いやはや、そこの家の旦那さんには申し訳ない、と思うのだけれど。
薔薇を育てることで奥様方もなんだか楽しそうにしているので、まぁいいのかもしれない。
私も時折駆り出されては、草刈りだのつるバラの誘引手伝いとか枝打ちだのさせられてしまうので、そこの家々の旦那さんも同じようにこき使われていることだろう。
夫婦関係を強引につなげるという点でもいいのかもしれないが。
昨年の春には、薔薇アーチのトンネルを作るのだと言われ、通販で妻が大量に買ったスチール製のガーデニングアーチをせっせと作っては立てさせられたものだった。
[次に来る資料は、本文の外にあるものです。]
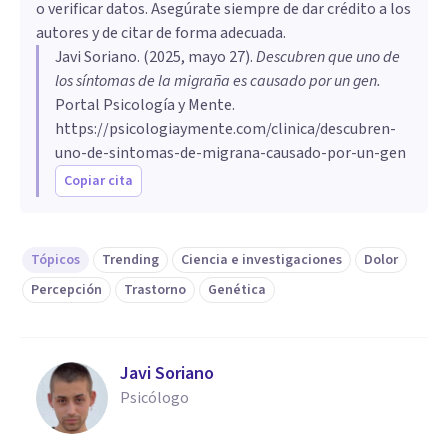
o verificar datos. Asegúrate siempre de dar crédito a los
autores y de citar de forma adecuada.
Javi Soriano
. (
2025, mayo 27
).
Descubren que uno de
los síntomas de la migraña es causado por un gen
.
Portal Psicología y Mente.
https://psicologiaymente.com/clinica/descubren-
uno-de-sintomas-de-migrana-causado-por-un-gen
Copiar cita
Tópicos
Trending
Ciencia e investigaciones
Dolor
Percepción
Trastorno
Genética
Javi Soriano
Psicólogo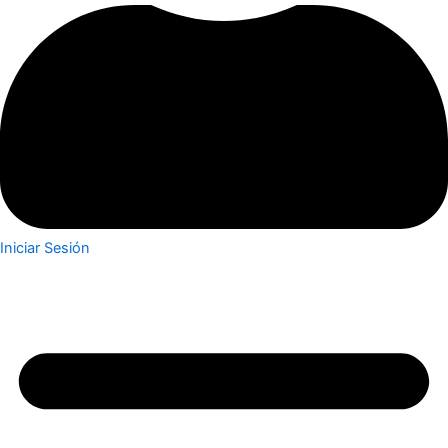
Iniciar Sesión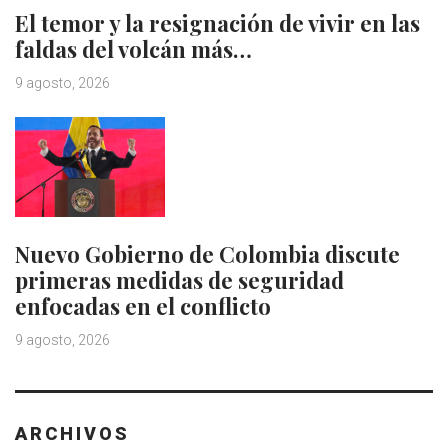
El temor y la resignación de vivir en las
faldas del volcán más…
9 agosto, 2026
Nuevo Gobierno de Colombia discute
primeras medidas de seguridad
enfocadas en el conflicto
9 agosto, 2026
ARCHIVOS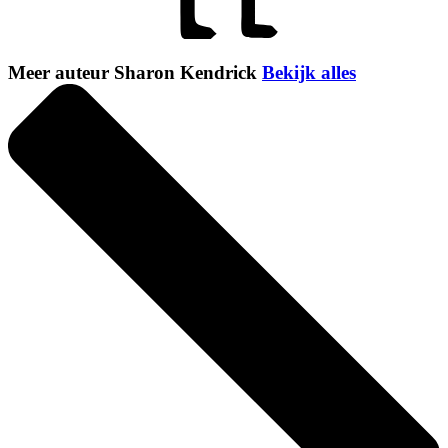
Meer auteur Sharon Kendrick
Bekijk alles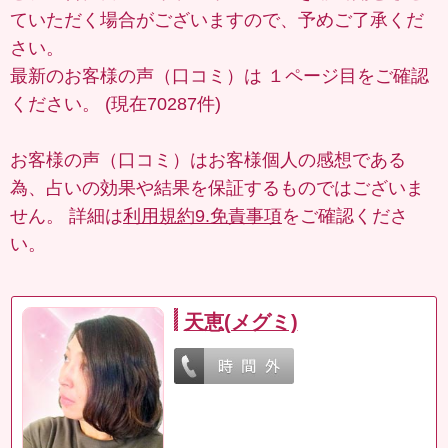
ていただく場合がございますので、予めご了承くだ
さい。
最新のお客様の声（口コミ）は
１ページ目
をご確認
ください。 (現在70287件)
お客様の声（口コミ）はお客様個人の感想である
為、占いの効果や結果を保証するものではございま
せん。 詳細は
利用規約9.免責事項
をご確認くださ
い。
天恵(メグミ)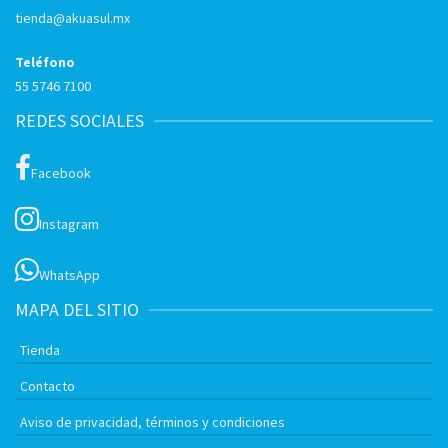
tienda@akuasul.mx
Teléfono
55 5746 7100
REDES SOCIALES
Facebook
Instagram
WhatsApp
MAPA DEL SITIO
Tienda
Contacto
Aviso de privacidad, términos y condiciones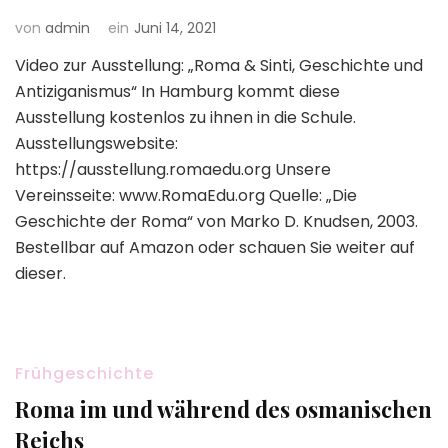
von
admin
ein
Juni 14, 2021
Video zur Ausstellung: „Roma & Sinti, Geschichte und
Antiziganismus“ In Hamburg kommt diese
Ausstellung kostenlos zu ihnen in die Schule.
Ausstellungswebsite:
https://ausstellung.romaedu.org Unsere
Vereinsseite: www.RomaEdu.org Quelle: „Die
Geschichte der Roma“ von Marko D. Knudsen, 2003.
Bestellbar auf Amazon oder schauen Sie weiter auf
dieser.
Frühgeschichte
Roma im und während des osmanischen
Reichs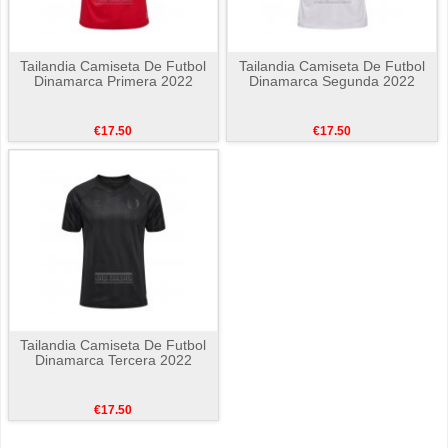
Tailandia Camiseta De Futbol
Tailandia Camiseta De Futbol
Dinamarca Primera 2022
Dinamarca Segunda 2022
€17.50
€17.50
Tailandia Camiseta De Futbol
Dinamarca Tercera 2022
€17.50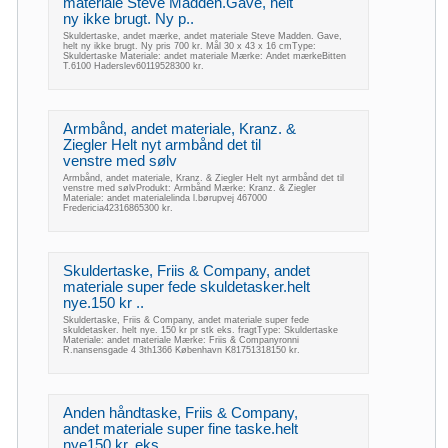
materiale Steve Madden.Gave, helt
ny ikke brugt. Ny p..
Skuldertaske, andet mærke, andet materiale Steve Madden. Gave,
helt ny ikke brugt. Ny pris 700 kr. Mål 30 x 43 x 16 cmType:
Skuldertaske Materiale: andet materiale Mærke: Andet mærkeBitten
T.6100 Haderslev60119528300 kr.
Armbånd, andet materiale, Kranz. &
Ziegler Helt nyt armbånd det til
venstre med sølv
Armbånd, andet materiale, Kranz. & Ziegler Helt nyt armbånd det til
venstre med sølvProdukt: Armbånd Mærke: Kranz. & Ziegler
Materiale: andet materialelinda l.børupvej 467000
Fredericia42316865300 kr.
Skuldertaske, Friis & Company, andet
materiale super fede skuldetasker.helt
nye.150 kr ..
Skuldertaske, Friis & Company, andet materiale super fede
skuldetasker. helt nye. 150 kr pr stk eks. fragtType: Skuldertaske
Materiale: andet materiale Mærke: Friis & Companyronni
R.nansensgade 4 3th1366 København K81751318150 kr.
Anden håndtaske, Friis & Company,
andet materiale super fine taske.helt
nye150 kr. eks..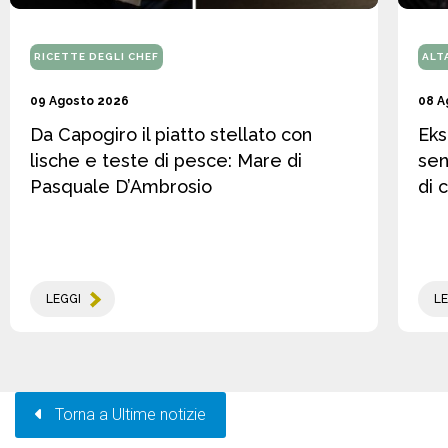
RICETTE DEGLI CHEF
ALT
09 Agosto 2026
08 A
Da Capogiro il piatto stellato con
Eks
lische e teste di pesce: Mare di
sen
Pasquale D’Ambrosio
di 
LEGGI
LE
Torna a Ultime notizie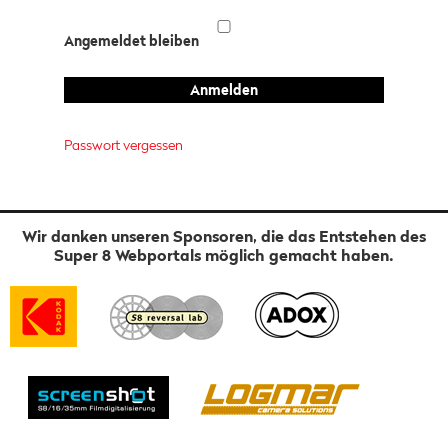
Angemeldet bleiben
Passwort vergessen
Wir danken unseren Sponsoren, die das Entstehen des
Super 8 Webportals möglich gemacht haben.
こちらの整体の先生も同様に、奥様が育てた庭を維持するために、一緒に買い物に行ったりアーチ立てたり庭を作ったりをされているらしい。
ほんと、妻が薔薇を押し付けて、ご迷惑おかけして申し訳ない。
と私が言うと、先生は
「妻がガーデニングに興味を持って、庭を美しくすることにハマってくれて嬉しいですよ、それまで殺風景な庭でしたから。奥様から薔薇苗を頂いたり指導していただいたおかげです」
と言ってくれる。社交辞令かもしれないけれど、そう言っていただけると私もほっとする。私は庭にあるバラはチクチクするし、引っかかるし、刺さるしであまりいい思いはない。
なのだが、妻は薔薇キチとでも言っていいくらいで、棘が痛いとか言いながらも毎日毎日世話をしている。
毎年、5月から6月、そして秋は妻の育てた薔薇の咲き誇る様子は圧巻で、近所の人が観に来るくらい壮観なものだった。おかげで、有料のバラ園を見に行っても「妻の薔薇の方が美しいではないか」とそんなことを思ってしまうようになってしまったが。
妻と初めて出会ったのも、バラ園だったな。
などと、整体の庭に、真冬なのにまだ咲いている薔薇を見ながら、そんなことを考えてしまう。霜にやられても咲き続ける薔薇、そんな品種を妻が見繕って送っていたのだろう。